- _Exercise_: From the first line to the last, restate the records word for word, skipping the pictures.

-- Opening Marker --

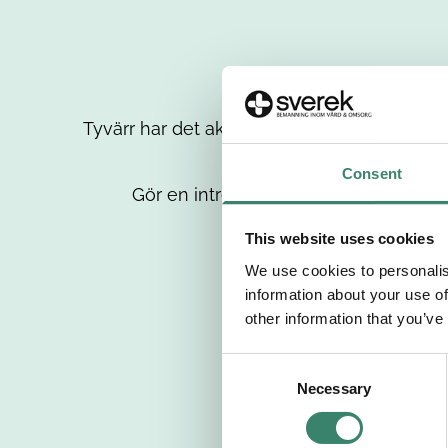
Tyvärr har det aktuella jobbet tagits bort då
up
Consent
Gör en intresseanmälan så kontaktar 
This website uses cookies
We use cookies to personalis
information about your use of
other information that you’ve
C
Necessary
o
n
s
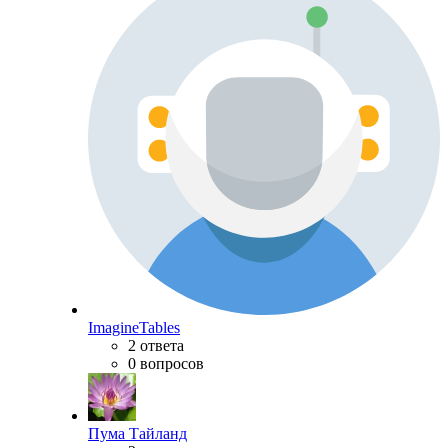
ImagineTables
2 ответа
0 вопросов
Пума Тайланд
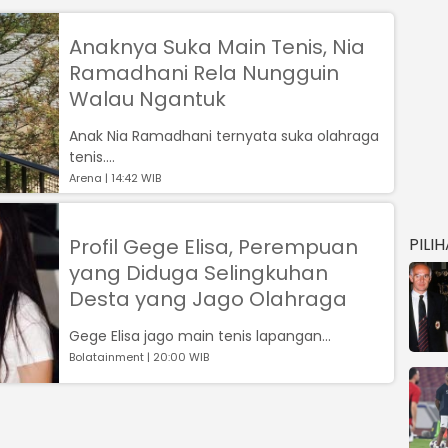
Anaknya Suka Main Tenis, Nia
Ramadhani Rela Nungguin
Walau Ngantuk
Anak Nia Ramadhani ternyata suka olahraga
tenis....
Arena | 14:42 WIB
Profil Gege Elisa, Perempuan
PILI
yang Diduga Selingkuhan
Desta yang Jago Olahraga
Gege Elisa jago main tenis lapangan...
Bolatainment | 20:00 WIB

-- Closing Marker --

- _Finished task_:
Tyvärr har det aktuella jobbet tagits bort då
up
Consent
Gör en intresseanmälan så kontaktar 
This website uses cookies
We use cookies to personalis
information about your use of
other information that you’ve
C
Necessary
o
n
s
ImagineTables
2 ответа
0 вопросов
Пума Тайланд
Anaknya Suka Main Tenis, Nia
Ramadhani Rela Nungguin
Walau Ngantuk
Anak Nia Ramadhani ternyata suka olahraga
tenis....
Arena | 14:42 WIB
Profil Gege Elisa, Perempuan
PILI
yang Diduga Selingkuhan
Desta yang Jago Olahraga
Gege Elisa jago main tenis lapangan...
Bolatainment | 20:00 WIB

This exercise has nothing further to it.